Google Inc. is expected to formally unveil its new smartphone during a Webcast tomorrow.
The review by Engadget.com Editor-in-Chief Joshua Topolsky notes that the Nexus One is "not really" an "iPhone eviscerator." The smartphone built by HTC Corp. "is not really very different than the [Motorola] Droid in any substantial way."
Topolsky did say that the Nexus One is "definitely, noticeably faster than Motorola's offering, but it's not so much faster that we felt like the doors were being blown off. Don't get us wrong, the phone cooks--but it's not some paradigmatic shift for Android."
Topolsky notes that the Nexus One doesn't have multitouch capabilities, despite support for the feature in Google's Android 2.0 mobile operating system. Otherwise, his review generally confirms much of what has previously been reported by various sources about the device's hardware and software of device.
The review, like other Nexus One reports, includes few details about marketing plans for the device or its cost.

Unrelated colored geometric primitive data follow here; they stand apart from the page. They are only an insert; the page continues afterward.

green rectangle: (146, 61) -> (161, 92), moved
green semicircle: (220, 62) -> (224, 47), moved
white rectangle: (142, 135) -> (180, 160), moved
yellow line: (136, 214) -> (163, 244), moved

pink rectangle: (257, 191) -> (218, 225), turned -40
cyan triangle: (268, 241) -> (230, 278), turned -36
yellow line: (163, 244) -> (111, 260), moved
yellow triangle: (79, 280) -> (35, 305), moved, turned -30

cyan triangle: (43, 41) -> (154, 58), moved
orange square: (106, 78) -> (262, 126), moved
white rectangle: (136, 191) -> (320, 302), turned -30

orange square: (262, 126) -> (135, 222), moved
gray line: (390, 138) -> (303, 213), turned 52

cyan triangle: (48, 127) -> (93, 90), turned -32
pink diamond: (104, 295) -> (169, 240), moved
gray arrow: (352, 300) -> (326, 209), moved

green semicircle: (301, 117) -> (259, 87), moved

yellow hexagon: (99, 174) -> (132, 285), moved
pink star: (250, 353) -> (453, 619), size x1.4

Reports in mid-December said that Google would sell the device unlocked from carriers, as well as through T-Mobile USA at a lower price. Analysts in mid-December questioned the wisdom of unclocking the smartphone, noting that Nokia's effort to unlock its smartphones hasn't caught on the U.S.

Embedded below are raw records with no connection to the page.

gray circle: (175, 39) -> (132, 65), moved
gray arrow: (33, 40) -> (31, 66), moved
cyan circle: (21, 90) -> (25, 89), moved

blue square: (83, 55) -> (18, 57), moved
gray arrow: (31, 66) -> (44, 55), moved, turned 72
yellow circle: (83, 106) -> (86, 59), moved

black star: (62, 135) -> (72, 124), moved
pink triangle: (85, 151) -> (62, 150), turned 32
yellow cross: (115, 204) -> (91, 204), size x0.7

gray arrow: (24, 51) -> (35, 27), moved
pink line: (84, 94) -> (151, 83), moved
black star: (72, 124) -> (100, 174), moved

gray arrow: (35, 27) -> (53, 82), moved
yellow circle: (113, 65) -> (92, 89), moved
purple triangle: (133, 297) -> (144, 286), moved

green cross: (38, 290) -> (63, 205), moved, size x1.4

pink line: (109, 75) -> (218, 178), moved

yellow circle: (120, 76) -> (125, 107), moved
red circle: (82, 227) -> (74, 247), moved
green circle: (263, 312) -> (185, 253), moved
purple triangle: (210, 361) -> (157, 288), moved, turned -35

Topolsky's review includes a somewhat mysterious comment noting that the Nexus One is a T-Mobile device, meaning it won't work over a 3G network if taken to AT&T, which also provides GSM service in the U.S. Thus, it's not clear how unlocked the Nexus One will be. Google has not responded to questions on the reports.
Topolsky's review confirmed earlier reports that the Nexus One runs a 1 Ghz Snapdragon CPU, which offers the ability to run multiple complex applications at once. The next-fastest processor on the market is a 600 Mhz chip running in the Palm Pre. HTC "appears to have built a superphone" with Nexus One, ABI analyst Kevin Burden noted in December.
Tuesday's announcement presumably will disclose pricing for an unlocked phone, a T-Mobile phone and other details.
Engadget's review includes these specs: Nexus One runs Android 2.1, with a 3.7 inch display, 512 Mbyte of ROM, 512 Mbyte of RAM and a 4 Gbyte microSD card that can be expanded to 32 Gbyte. It also has a 5 megapixel camera with LED flash, but other than calling it "very slim," the review does not list exact dimensions or weight.